> **WHAT YOU HAVE TO DO**:
Return, from the lines below, each one that includes the word "Where".

> **TASK MATERIAL**:
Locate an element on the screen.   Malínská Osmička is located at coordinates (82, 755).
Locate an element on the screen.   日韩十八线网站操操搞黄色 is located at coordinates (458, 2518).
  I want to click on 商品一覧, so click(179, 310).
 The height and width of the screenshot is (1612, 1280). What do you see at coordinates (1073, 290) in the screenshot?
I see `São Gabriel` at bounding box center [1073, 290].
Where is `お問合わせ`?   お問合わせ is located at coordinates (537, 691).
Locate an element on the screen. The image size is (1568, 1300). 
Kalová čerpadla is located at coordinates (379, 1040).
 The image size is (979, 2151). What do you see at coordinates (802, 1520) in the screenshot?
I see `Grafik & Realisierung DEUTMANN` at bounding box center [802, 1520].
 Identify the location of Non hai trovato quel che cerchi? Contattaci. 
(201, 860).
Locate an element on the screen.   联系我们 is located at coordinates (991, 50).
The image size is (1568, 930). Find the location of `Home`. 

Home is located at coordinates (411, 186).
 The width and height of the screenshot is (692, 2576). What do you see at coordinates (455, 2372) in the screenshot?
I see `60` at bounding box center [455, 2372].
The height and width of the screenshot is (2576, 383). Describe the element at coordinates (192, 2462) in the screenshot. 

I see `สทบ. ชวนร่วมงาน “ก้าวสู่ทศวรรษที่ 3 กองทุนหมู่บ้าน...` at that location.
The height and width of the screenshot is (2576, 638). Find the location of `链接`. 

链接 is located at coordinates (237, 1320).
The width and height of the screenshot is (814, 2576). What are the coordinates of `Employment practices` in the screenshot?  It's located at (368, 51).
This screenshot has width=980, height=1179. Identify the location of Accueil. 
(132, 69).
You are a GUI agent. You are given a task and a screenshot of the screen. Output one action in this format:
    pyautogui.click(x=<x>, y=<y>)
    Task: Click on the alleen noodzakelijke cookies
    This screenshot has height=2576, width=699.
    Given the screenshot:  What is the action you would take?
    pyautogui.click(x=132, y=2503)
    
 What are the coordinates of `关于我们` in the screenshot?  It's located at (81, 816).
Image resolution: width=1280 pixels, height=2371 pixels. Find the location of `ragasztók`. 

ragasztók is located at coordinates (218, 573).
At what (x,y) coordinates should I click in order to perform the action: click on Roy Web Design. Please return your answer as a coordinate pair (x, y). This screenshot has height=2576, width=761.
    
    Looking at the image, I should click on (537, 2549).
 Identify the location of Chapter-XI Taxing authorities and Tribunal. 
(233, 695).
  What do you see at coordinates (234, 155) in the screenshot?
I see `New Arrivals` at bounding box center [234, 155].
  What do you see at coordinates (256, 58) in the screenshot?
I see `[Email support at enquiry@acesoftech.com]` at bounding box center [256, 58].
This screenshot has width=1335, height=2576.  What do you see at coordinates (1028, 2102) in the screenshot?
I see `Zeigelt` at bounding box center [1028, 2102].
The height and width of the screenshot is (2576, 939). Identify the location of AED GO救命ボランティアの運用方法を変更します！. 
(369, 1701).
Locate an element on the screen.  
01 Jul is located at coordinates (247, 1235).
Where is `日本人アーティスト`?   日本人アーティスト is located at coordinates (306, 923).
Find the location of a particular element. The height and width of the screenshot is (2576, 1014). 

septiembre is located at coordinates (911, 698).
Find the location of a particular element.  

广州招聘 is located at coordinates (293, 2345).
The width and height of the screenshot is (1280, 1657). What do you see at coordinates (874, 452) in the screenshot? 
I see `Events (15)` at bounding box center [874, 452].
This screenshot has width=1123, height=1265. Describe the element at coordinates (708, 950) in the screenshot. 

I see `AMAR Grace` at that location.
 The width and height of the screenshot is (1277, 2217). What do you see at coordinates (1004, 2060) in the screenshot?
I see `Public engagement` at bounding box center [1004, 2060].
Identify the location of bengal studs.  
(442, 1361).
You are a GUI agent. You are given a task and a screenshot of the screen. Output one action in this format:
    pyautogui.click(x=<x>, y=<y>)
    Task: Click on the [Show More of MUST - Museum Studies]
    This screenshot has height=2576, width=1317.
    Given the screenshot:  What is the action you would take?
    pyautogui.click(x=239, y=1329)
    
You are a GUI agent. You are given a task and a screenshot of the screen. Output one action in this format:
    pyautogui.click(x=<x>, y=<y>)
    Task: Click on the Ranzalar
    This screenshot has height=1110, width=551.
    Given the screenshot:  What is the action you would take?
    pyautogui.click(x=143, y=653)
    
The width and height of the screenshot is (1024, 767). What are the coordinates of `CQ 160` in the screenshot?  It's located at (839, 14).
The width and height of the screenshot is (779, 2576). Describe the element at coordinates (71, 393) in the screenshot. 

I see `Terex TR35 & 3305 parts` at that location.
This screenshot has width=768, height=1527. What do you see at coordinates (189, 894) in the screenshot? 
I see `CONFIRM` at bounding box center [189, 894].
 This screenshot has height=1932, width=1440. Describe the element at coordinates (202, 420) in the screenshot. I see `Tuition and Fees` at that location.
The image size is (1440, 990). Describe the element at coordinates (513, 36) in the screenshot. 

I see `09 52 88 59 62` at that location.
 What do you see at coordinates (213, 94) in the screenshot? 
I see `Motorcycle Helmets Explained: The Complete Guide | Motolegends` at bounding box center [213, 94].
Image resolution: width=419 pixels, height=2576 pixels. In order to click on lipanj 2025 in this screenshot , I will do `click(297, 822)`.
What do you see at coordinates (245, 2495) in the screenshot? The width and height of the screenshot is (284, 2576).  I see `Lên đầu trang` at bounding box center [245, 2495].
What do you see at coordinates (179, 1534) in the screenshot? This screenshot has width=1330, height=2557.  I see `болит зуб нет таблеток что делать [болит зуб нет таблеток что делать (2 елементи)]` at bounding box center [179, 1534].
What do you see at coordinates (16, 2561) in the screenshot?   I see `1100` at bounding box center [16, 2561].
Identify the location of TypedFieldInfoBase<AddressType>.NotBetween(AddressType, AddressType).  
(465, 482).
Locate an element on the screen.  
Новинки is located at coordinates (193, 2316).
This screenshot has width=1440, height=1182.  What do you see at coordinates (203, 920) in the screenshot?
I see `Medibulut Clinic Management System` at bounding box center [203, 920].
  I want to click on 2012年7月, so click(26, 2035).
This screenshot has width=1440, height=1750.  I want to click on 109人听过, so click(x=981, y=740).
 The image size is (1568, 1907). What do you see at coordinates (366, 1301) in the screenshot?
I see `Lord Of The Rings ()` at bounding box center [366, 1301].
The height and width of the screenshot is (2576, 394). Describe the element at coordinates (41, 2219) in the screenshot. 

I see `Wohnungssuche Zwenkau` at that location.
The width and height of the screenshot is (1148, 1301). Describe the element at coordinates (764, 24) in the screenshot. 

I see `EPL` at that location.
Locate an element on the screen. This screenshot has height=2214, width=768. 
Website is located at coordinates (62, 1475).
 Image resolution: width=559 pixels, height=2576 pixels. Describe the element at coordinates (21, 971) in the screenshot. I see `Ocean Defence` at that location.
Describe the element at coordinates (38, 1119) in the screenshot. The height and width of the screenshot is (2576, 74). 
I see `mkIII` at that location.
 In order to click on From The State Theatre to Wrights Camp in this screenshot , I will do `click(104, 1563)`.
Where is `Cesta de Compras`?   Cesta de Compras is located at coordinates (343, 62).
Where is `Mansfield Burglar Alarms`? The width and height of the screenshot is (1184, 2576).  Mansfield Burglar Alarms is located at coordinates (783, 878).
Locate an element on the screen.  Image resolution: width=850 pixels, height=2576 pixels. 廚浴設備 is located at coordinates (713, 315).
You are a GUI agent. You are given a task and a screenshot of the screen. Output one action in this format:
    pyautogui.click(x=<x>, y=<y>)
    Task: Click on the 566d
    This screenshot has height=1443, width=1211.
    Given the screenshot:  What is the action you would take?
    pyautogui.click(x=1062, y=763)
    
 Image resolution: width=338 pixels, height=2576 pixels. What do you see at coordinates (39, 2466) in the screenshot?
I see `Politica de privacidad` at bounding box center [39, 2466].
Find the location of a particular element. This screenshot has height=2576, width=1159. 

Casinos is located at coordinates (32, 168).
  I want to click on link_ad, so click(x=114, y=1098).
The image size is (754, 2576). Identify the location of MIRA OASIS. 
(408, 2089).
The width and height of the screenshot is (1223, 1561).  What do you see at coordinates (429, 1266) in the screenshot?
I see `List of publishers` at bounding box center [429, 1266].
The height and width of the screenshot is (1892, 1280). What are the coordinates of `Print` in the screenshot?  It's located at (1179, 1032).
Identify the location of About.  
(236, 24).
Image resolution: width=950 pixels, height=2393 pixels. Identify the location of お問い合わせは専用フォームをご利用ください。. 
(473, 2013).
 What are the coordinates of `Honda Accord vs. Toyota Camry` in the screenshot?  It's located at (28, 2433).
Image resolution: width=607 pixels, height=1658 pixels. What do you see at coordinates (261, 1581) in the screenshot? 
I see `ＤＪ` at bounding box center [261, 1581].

> **TASK RESULT**:
Where is `お問合わせ`?   お問合わせ is located at coordinates (537, 691).
Where is `日本人アーティスト`?   日本人アーティスト is located at coordinates (306, 923).
Where is `Cesta de Compras`?   Cesta de Compras is located at coordinates (343, 62).
Where is `Mansfield Burglar Alarms`? The width and height of the screenshot is (1184, 2576).  Mansfield Burglar Alarms is located at coordinates (783, 878).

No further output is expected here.